Os fóruns masculinos não devem ser apenas um "espaço para homens" porque eles precisam de exclusividade. Devem ser espaços que proporcionem um ambiente seguro para conectar suas experiências com os desequilíbrios de poder do mundo.
As conversas na sala se intensificaram e se tornaram mais animadas à medida que as pessoas continuavam falando, baixando a guarda e tentando estabelecer suas próprias conexões. A sala, pela primeira vez, deixou de ser um ambiente comum, um "fórum de homens" para "ouvir" questões ou relatar sua difícil educação no trabalho, pela qual alguns achavam que "se saíram bem". Não era apenas uma sala com mesas de plástico e jogos de cartas para os trabalhadores e suas mãos fortes.
Quando eu estava prestes a encerrar, um dos homens mais velhos, vamos chamá-lo de "Sr. B", tirou o boné, amassou-o nas mãos e gritou. Ele disse: “Todos os dias eu trabalhava na roça. Eu tinha alegria. Eu arava a terra, limpava a casa, ia à lagoa plantar arroz e chamava isso de vida. Eu tinha alegria. Mas, meu Deus, quando eu tive que carregar o caminhão com seis sacos e fiquei sem quatro e meio, meu pai me bateu. Meu pai me bateu até eu sangrar. Bateu no meu preto até eu ficar azul. Me bateu no rio e eu nunca senti a água na minha pele. Meu pai me aqueceu e me aquece até hoje. É isso que meu pai está fazendo comigo.”

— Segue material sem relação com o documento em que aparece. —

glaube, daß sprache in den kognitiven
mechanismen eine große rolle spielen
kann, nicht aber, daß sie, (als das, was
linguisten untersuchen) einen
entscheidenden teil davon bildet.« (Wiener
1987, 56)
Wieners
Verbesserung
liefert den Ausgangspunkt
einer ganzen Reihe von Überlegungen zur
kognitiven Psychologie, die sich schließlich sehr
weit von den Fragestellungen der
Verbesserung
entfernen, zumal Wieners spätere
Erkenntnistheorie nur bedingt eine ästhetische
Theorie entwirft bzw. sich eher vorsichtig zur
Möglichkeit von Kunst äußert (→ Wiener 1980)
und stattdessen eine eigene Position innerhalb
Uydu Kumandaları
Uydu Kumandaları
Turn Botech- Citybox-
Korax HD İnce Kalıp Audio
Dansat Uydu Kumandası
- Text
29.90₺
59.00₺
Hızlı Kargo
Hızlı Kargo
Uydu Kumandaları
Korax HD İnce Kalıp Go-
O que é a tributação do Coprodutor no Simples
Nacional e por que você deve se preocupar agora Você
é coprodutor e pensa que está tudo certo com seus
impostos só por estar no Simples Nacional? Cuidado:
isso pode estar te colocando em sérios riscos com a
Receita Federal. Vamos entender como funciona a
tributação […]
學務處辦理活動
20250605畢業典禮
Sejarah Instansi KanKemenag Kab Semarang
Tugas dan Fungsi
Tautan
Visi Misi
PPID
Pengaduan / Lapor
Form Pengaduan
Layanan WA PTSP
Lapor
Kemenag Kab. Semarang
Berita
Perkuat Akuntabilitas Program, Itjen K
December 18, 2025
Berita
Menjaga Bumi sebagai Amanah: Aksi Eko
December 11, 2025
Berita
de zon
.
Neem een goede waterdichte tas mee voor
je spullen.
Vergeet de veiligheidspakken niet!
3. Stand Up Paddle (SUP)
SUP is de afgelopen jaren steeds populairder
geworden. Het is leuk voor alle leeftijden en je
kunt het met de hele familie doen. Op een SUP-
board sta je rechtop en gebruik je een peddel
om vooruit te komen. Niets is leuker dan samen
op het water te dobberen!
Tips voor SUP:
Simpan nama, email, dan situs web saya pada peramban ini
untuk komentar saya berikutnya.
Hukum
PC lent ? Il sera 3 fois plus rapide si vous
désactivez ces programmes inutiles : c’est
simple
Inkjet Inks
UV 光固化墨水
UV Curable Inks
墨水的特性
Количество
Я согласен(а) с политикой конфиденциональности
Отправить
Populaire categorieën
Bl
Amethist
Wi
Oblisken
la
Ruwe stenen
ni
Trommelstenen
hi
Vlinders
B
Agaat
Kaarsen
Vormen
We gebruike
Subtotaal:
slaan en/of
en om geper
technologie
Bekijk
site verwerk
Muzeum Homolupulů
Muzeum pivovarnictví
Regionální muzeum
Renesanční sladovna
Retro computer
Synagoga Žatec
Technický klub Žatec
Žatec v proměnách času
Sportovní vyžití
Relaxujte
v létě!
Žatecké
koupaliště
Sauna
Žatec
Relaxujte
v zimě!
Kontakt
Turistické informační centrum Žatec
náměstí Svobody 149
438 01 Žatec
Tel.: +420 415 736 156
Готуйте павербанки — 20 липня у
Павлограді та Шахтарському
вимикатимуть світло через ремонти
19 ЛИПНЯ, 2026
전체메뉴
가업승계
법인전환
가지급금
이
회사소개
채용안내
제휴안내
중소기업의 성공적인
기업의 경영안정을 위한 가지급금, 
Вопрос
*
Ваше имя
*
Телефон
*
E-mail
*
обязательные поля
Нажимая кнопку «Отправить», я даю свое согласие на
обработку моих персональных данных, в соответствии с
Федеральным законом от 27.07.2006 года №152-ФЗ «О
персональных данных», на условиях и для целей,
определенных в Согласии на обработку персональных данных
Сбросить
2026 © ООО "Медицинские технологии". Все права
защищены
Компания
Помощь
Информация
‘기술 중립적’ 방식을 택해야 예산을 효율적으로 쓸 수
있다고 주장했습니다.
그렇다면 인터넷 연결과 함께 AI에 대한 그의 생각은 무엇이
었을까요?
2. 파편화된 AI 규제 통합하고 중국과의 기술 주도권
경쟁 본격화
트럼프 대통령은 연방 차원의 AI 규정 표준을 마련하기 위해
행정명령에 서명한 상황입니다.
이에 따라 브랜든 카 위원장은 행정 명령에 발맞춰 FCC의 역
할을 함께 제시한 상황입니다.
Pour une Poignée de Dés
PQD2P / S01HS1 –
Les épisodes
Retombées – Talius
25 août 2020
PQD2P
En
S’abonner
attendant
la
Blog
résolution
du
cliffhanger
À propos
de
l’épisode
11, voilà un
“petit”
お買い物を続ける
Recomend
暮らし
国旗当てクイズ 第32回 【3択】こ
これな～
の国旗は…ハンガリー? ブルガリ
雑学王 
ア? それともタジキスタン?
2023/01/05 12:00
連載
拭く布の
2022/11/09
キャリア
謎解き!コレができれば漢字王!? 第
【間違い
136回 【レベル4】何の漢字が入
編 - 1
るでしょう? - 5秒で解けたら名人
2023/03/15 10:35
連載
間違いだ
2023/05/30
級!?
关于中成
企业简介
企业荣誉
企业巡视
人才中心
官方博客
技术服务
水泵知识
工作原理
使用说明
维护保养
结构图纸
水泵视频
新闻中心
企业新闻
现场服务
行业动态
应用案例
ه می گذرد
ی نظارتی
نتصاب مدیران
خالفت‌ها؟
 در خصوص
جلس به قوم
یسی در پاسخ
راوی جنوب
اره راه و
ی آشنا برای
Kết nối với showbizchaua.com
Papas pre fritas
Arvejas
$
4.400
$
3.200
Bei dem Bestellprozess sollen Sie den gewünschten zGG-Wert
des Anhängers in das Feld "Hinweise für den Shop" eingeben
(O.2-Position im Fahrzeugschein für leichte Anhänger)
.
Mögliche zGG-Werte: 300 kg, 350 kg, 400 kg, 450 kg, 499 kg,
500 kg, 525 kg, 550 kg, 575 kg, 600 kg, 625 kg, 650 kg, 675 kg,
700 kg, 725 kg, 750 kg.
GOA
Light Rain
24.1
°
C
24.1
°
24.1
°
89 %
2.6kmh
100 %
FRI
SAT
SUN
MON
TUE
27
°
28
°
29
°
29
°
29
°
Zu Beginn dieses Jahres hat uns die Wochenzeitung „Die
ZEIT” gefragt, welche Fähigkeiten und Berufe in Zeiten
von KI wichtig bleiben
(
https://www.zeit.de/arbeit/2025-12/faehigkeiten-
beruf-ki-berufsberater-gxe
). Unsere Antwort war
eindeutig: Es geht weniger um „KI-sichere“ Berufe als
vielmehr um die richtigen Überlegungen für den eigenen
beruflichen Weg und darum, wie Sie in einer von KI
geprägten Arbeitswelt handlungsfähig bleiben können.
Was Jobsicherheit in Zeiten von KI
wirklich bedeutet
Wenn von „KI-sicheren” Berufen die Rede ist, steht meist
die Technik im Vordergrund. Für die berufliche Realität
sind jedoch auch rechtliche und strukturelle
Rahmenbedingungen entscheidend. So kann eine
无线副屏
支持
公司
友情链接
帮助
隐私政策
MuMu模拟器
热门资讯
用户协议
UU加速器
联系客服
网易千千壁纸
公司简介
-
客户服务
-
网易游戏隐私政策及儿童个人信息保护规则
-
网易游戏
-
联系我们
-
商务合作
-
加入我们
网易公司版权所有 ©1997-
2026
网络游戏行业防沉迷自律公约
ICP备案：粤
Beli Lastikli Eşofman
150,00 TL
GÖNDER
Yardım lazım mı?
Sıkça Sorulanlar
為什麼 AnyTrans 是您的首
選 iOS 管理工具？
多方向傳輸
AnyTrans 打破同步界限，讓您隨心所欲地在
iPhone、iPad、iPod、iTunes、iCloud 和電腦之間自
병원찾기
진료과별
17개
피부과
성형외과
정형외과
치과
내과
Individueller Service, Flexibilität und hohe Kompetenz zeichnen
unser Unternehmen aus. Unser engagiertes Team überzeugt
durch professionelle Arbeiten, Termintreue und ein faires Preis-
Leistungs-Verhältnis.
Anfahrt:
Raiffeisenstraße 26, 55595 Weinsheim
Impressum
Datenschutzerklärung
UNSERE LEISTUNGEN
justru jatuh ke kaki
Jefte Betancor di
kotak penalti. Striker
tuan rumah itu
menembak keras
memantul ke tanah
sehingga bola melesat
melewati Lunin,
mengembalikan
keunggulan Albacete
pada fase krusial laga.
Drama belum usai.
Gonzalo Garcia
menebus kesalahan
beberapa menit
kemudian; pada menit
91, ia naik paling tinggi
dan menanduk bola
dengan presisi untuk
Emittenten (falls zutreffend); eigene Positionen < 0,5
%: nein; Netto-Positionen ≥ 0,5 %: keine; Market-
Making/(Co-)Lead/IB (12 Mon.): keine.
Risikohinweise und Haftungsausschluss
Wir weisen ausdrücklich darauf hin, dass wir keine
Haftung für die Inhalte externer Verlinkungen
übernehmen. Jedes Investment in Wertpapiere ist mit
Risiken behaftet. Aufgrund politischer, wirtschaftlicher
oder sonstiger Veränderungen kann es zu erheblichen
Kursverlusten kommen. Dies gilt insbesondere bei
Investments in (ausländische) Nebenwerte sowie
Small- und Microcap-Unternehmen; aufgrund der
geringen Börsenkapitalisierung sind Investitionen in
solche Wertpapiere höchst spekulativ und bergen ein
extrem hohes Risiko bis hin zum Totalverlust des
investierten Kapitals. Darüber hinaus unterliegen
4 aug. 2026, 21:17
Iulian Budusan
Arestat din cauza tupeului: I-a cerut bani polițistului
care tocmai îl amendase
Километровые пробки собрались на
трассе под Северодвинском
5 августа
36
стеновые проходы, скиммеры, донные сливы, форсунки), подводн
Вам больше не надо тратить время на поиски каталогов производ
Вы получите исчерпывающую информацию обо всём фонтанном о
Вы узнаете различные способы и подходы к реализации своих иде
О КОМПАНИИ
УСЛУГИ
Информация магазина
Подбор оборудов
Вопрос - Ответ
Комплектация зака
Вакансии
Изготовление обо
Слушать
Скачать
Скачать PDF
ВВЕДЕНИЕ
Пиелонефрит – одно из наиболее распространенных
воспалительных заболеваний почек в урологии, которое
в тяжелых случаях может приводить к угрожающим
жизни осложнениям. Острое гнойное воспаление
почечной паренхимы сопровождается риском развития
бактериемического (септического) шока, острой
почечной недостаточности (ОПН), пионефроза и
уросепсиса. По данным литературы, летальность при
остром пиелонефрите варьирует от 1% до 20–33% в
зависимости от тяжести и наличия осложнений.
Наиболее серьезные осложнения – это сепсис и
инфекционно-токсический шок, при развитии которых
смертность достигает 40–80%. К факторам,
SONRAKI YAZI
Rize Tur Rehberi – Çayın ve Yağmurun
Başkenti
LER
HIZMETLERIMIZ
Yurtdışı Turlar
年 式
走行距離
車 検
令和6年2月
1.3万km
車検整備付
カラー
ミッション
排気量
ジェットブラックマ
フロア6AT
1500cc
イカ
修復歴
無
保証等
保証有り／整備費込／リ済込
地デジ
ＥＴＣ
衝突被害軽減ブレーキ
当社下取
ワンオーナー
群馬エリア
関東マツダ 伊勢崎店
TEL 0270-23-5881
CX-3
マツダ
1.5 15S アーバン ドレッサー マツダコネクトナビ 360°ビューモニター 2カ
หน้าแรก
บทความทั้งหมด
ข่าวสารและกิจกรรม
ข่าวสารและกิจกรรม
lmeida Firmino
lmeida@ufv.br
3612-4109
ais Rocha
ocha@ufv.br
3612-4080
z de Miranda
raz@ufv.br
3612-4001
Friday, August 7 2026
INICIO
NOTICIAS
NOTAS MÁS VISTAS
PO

Então, o Sr. B e os jovens na sala me lembram o quanto as pessoas foram privadas de conversas, o quanto o silêncio e a reserva emocional são marcadores de homens que foram roubados de palavras de apoio, cuidado e afirmação muito necessárias.
A violência é um mecanismo de controle usado pelos pais para punir os filhos. Especialmente no que se refere aos meninos, estudos mostram que eles são criados para serem "durões e emocionalmente estoicos" e os pais podem abusar deles com a desculpa de que aprenderão a lidar com isso "como homens". Além disso, a pobreza e influência das desigualdades estruturais a capacidade de pais e famílias de cuidar de seus filhos de forma não violenta e sem estresse. Criar "homens de verdade" alimenta a violência.
Em alguns dias, fico complacente e digo a mim mesmo que reuniões e sessões de conversa não trazem as mudanças materiais necessárias para melhorar vidas, ou para mudar atitudes e comportamentos em torno do estoicismo frio. Então, o Sr. B e os jovens presentes me lembram o quanto as pessoas foram privadas de conversas, o quanto o silêncio e a reserva emocional são marcadores de homens que foram privados de palavras tão necessárias de apoio, cuidado e afirmação. Eles me lembram como a violência ocupou espaço na ausência de palavras.
Pensei em como arregacei as mangas quando entrei naquele fórum e tive que me apresentar como um competidor, quando as palavras não o faziam. Conversas podem desembaraçar uma parte complicada das nossas vidas tão complicadas. Conversas que precisamos continuar a ter são aquelas que se afastam daquilo que nos ensinaram que nos fez homens, a fim de reconstruir a nossa forma humana. O trauma da violência nem sempre desaparece, mas as nossas verdades e a nossa necessidade de comunidade também não precisam desaparecer.
Este artigo foi escrito por um bolsista da Equimundo Writing, membro de um grupo de indivíduos com visão de futuro e uma perspectiva global sobre masculinidade e parceria masculina para a igualdade de gênero. O conteúdo deste artigo representa exclusivamente a visão do autor.